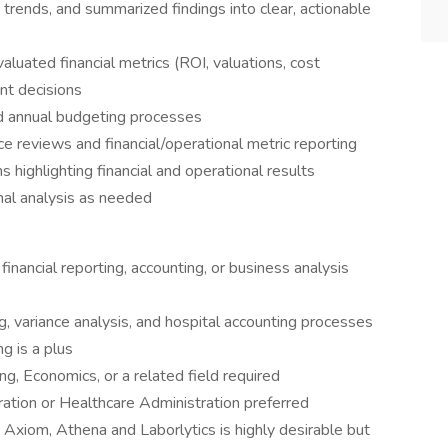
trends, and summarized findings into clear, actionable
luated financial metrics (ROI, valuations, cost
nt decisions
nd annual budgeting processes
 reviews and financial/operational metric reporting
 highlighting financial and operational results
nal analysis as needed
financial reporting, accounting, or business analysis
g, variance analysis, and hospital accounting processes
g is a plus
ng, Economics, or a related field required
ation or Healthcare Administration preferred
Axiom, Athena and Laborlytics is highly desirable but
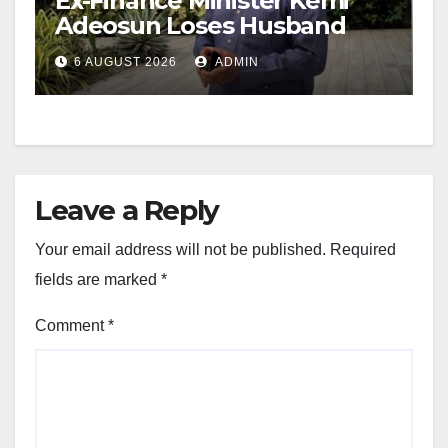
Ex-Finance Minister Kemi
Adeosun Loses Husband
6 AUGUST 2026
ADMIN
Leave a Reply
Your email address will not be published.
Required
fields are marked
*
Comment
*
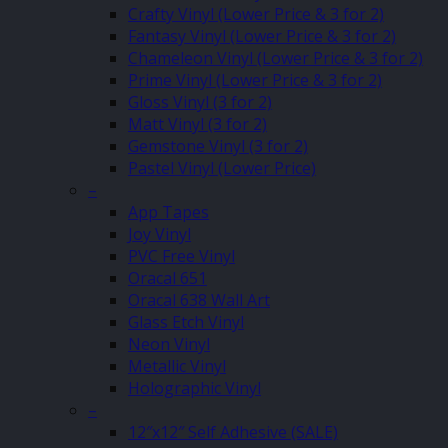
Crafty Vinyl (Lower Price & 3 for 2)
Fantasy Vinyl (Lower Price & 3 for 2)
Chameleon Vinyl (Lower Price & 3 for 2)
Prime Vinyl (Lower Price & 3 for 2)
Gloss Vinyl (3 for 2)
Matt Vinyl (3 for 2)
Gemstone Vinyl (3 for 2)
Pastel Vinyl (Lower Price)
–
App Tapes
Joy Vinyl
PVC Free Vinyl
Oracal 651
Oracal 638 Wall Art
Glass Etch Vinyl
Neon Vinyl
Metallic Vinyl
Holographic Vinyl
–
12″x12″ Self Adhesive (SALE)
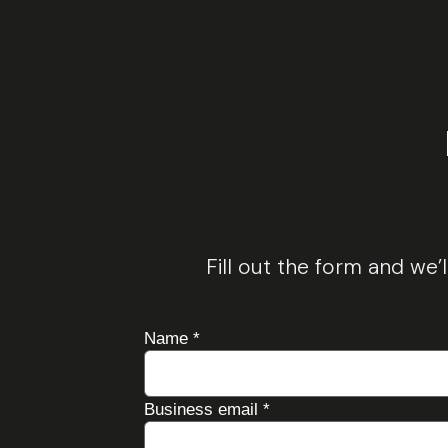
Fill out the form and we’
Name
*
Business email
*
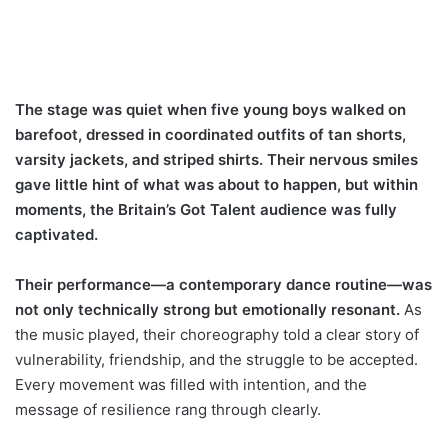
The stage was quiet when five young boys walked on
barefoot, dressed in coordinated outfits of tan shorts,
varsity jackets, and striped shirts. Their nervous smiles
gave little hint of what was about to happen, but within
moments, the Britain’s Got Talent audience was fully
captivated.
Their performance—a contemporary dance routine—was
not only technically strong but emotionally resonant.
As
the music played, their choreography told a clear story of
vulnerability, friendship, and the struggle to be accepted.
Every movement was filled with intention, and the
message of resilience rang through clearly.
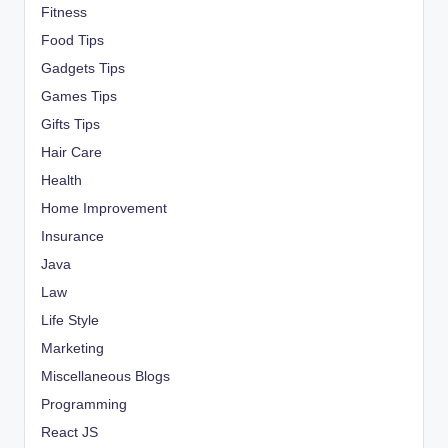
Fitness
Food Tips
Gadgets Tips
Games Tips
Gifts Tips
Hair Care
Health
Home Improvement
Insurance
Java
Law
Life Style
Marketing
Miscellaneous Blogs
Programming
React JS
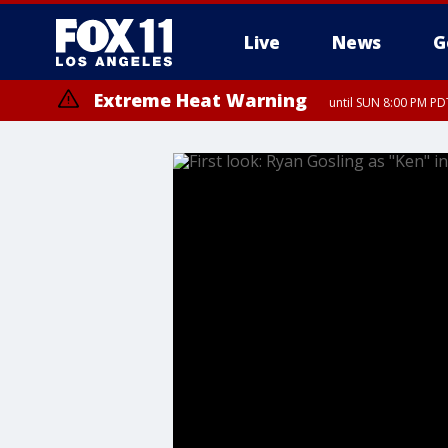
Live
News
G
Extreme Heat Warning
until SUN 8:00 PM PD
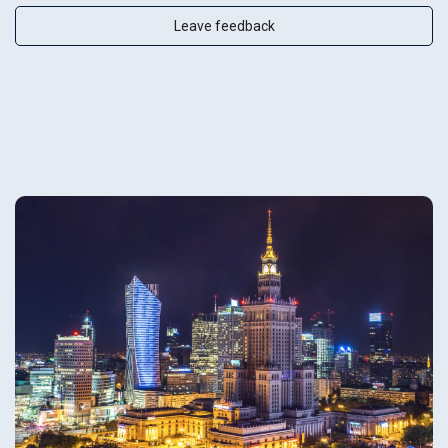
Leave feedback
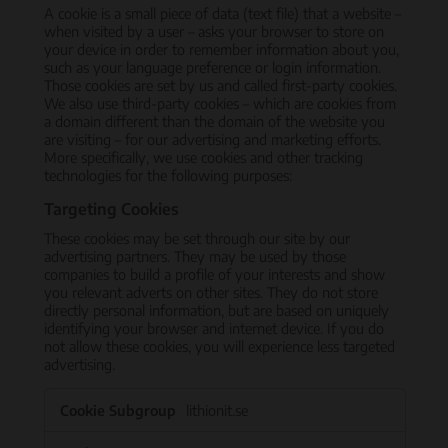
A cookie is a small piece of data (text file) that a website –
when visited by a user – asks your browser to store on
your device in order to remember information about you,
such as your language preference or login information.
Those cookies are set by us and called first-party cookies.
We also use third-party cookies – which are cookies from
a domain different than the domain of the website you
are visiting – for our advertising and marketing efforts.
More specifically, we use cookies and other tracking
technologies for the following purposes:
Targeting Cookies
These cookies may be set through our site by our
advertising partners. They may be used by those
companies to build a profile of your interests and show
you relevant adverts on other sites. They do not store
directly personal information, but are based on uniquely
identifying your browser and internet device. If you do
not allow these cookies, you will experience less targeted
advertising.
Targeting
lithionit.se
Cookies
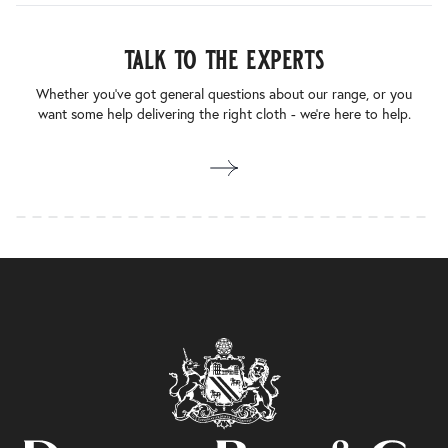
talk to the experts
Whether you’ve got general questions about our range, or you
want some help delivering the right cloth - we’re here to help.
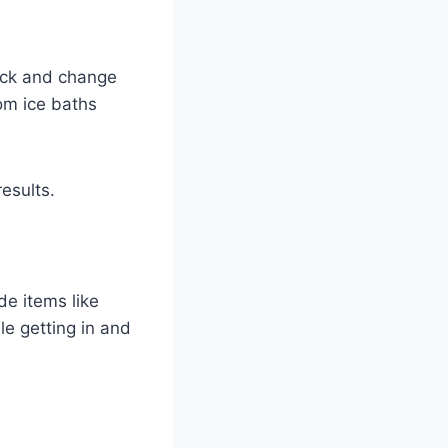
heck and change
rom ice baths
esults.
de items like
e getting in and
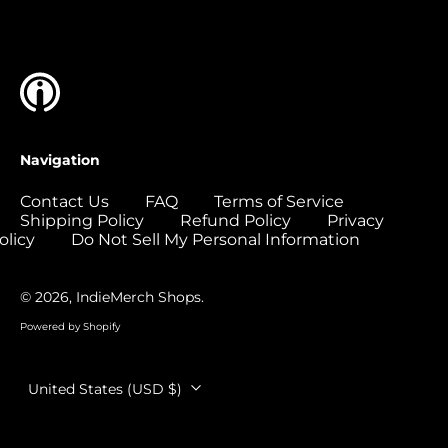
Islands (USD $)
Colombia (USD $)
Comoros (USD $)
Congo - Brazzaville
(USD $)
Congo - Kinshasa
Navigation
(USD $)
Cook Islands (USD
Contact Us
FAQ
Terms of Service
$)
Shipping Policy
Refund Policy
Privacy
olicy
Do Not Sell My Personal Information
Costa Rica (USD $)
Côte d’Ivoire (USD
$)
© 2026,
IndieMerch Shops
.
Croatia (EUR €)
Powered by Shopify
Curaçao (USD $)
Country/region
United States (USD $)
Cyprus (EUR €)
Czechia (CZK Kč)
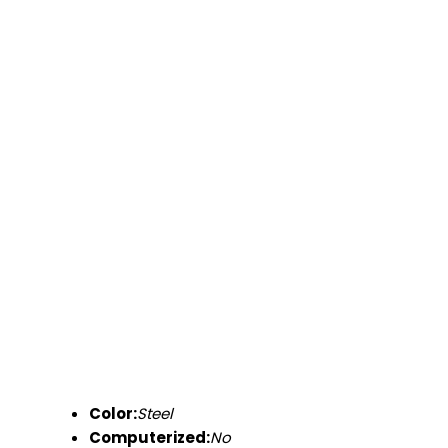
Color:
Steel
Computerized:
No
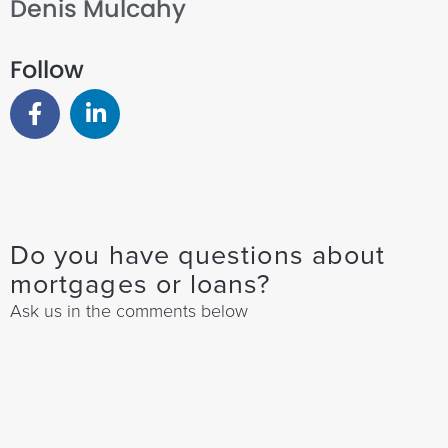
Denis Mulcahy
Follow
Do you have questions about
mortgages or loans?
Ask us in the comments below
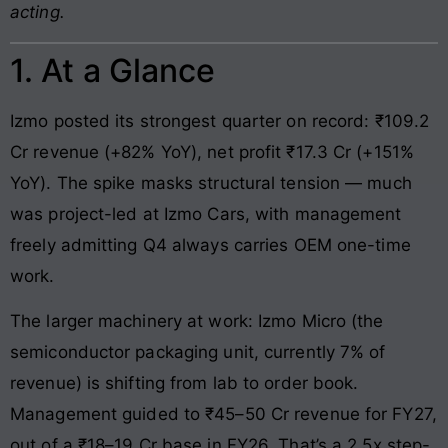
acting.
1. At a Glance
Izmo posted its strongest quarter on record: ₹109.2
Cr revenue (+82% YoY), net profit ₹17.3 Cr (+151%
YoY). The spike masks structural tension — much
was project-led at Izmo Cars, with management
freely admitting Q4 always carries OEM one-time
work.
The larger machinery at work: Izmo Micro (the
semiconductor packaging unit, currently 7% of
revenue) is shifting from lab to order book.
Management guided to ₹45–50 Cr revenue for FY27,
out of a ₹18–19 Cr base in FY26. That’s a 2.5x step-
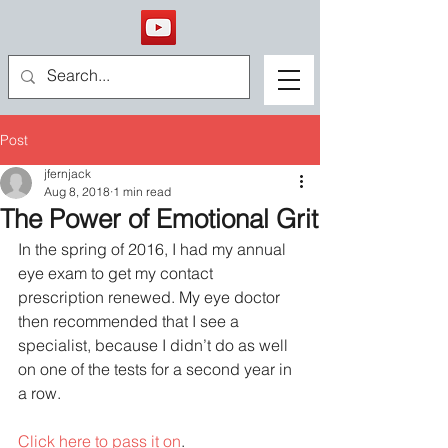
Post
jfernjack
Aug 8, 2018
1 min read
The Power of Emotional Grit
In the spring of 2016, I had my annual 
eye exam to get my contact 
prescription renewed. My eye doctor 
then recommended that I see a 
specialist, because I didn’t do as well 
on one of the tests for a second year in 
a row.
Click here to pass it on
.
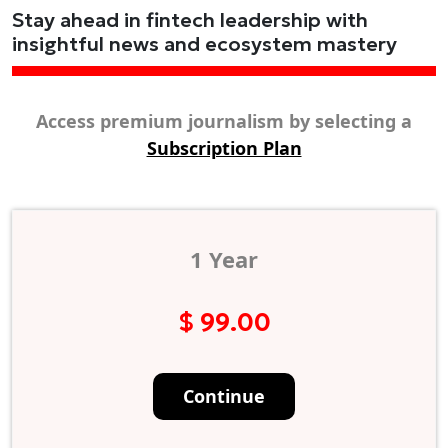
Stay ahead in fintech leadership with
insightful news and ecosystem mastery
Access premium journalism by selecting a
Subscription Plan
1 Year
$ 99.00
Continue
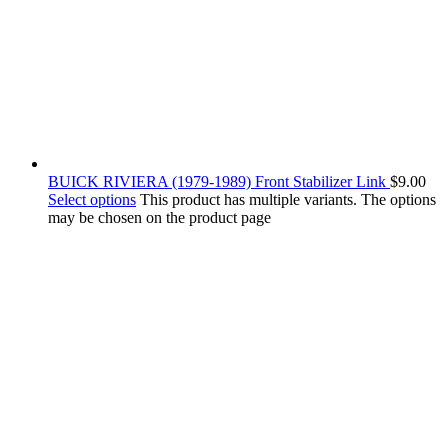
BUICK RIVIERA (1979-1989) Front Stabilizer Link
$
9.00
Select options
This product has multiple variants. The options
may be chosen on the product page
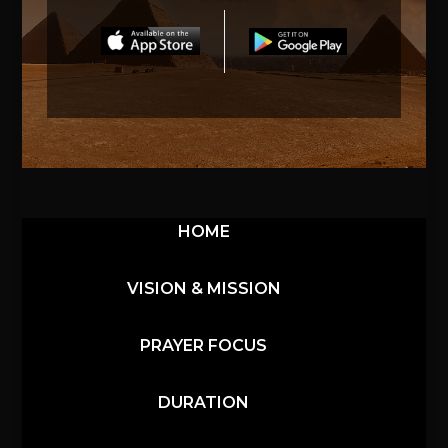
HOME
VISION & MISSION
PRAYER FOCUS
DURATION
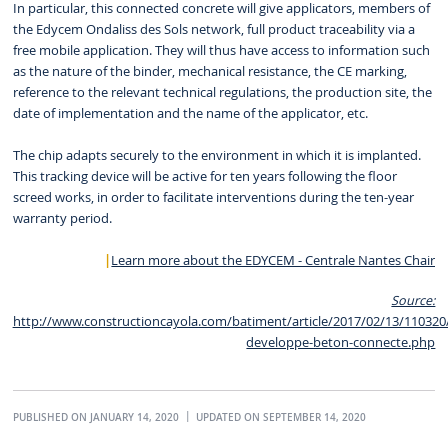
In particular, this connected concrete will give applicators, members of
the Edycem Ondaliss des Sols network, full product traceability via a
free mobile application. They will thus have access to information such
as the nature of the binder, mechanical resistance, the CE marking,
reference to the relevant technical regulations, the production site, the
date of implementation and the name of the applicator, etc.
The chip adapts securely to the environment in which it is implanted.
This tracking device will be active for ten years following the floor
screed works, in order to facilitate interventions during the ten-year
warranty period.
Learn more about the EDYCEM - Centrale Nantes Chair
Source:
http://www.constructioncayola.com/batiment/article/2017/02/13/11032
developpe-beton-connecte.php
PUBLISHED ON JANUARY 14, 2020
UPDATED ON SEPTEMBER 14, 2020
● ● ● ● ●
* Task statement:
Pictures excluded, reproduce only the part above that opens with the line holding "eye exam to get my contact" and closes with the line holding "reference to the", exactly as written.

* Exercise result:
eye exam to get my contact 
prescription renewed. My eye doctor 
then recommended that I see a 
specialist, because I didn’t do as well 
on one of the tests for a second year in 
a row.
Click here to pass it on
.
Stay ahead in fintech leadership with
insightful news and ecosystem mastery
Access premium journalism by selecting a
Subscription Plan
1 Year
$ 99.00
Continue
BUICK RIVIERA (1979-1989) Front Stabilizer Link
$
9.00
Select options
This product has multiple variants. The options
may be chosen on the product page
HOME
VISION & MISSION
PRAYER FOCUS
DURATION
In particular, this connected concrete will give applicators, members of
the Edycem Ondaliss des Sols network, full product traceability via a
free mobile application. They will thus have access to information such
as the nature of the binder, mechanical resistance, the CE marking,
reference to the relevant technical regulations, the production site, the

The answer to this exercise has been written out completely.